Reputation: 322
I am trying to perform in-memory operations on files stored in azure datalake. I am unable to find documentation regarding using a matching pattern without using the ADL Downloader.
For a single file, this is the code I use
filename = '/<folder/<filename>.json'
with adlsFileSystemClient.open(filename) as f:
for line in f:
<file-operations>
But how do we filter based on filename (string matching) or based on last modified date.
When I used U-SQL , I had the option to filter the fileset based on the last modified option.
DECLARE EXTERNAL @TodaysTime = DateTime.UtcNow.AddDays(-1);
@rawInput=
EXTRACT jsonString string,
uri = FILE.URI()
,modified_date = FILE.MODIFIED()
FROM @in
USING Extractors.Tsv(quoting : true);
@parsedInput=
SELECT *
FROM @rawInput
WHERE modified_date > @TodaysTime;
Is there any similar options to filter the files modified during a specified period when using adlsFileSystemClient?
Github Issue: https://github.com/Azure/azure-data-lake-store-python/issues/300
Any help is appreciated.
Upvotes: 1
Views: 2924
Reputation: 2334
Based on the below code , You can find the container level directories and file names with file properties including the last_modified data as well . So you can control the file based on the last_modified date .
from pyspark.sql.functions import col
from azure.storage.blob import BlockBlobService
from datetime import datetime
block_blob_service = BlockBlobService(account_name='acccount_name', account_key='account-key')
container_name ='Contaniner_name'
second_conatainer_name ='Contaniner_name_second'
#block_blob_service.create_container(container_name)
generator = block_blob_service.list_blobs(container_name,prefix="Recovery/")

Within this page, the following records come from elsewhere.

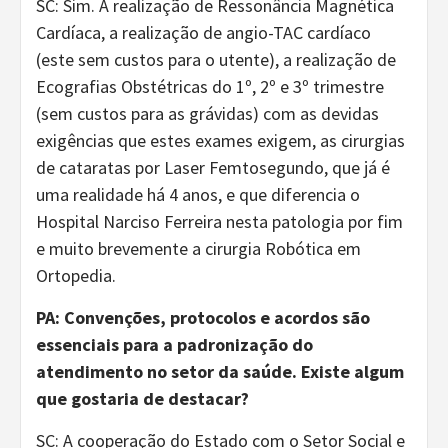
SC: Sim. A realização de Ressonância Magnética
Cardíaca, a realização de angio-TAC cardíaco
(este sem custos para o utente), a realização de
Ecografias Obstétricas do 1º, 2º e 3º trimestre
(sem custos para as grávidas) com as devidas
exigências que estes exames exigem, as cirurgias
de cataratas por Laser Femtosegundo, que já é
uma realidade há 4 anos, e que diferencia o
Hospital Narciso Ferreira nesta patologia por fim
e muito brevemente a cirurgia Robótica em
Ortopedia.
PA:
Convenções, protocolos e acordos são
essenciais para a padronização do
atendimento no
setor da saúde. Existe algum
que gostaria de destacar?
SC: A cooperação do Estado com o Setor Social e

report_time = datetime.now().strftime('%Y-%m-%d %H:%M:%S')
myfile = open('/dbfs/adlsaudit/auditfiles2', 'w')
for blob in generator:
length = BlockBlobService.get_blob_properties(block_blob_service,container_name,blob.name).properties.content_length
last_modified = BlockBlobService.get_blob_properties(block_blob_service,container_name,blob.name).properties.last_modified
file_size = BlockBlobService.get_blob_properties(block_blob_service,container_name,blob.name).properties.content_length
# print("\t Recovery: " + blob.name,":" +str(length),":" + str(last_modified))
line = container_name+'|'+second_conatainer_name+'|'+blob.name+'|'+ str(file_size) +'|'+str(last_modified)+'|'+str(report_time)
myfile.write(line+'\n')
myfile.close()
Upvotes: 0
Reputation: 322
Note:
This question was answered by akharit in GitHub recently. I am providing his answer below which solves my requirement.
**There isn't any in build functionality in the adls sdk itself as there is no server side api that will return only files modified with the last 4 hours. It should be easy to write the code to do that after you get the list of all entries. The modification time field returns milliseconds since unix epoch, which you can convert to a python datetime object by
from datetime import datetime, timedelta
datetime.fromtimestamp(file['modificationTime'] / 1000)
And then something like
filtered = [file['name'] for file in adl.ls('/', detail=True) if (datetime.now() - datetime.fromtimestamp(file['modificationTime']/1000)) > timedelta(hours = 4)]
You can use walk instead of ls for recursive enumeration as well.
**
Upvotes: 1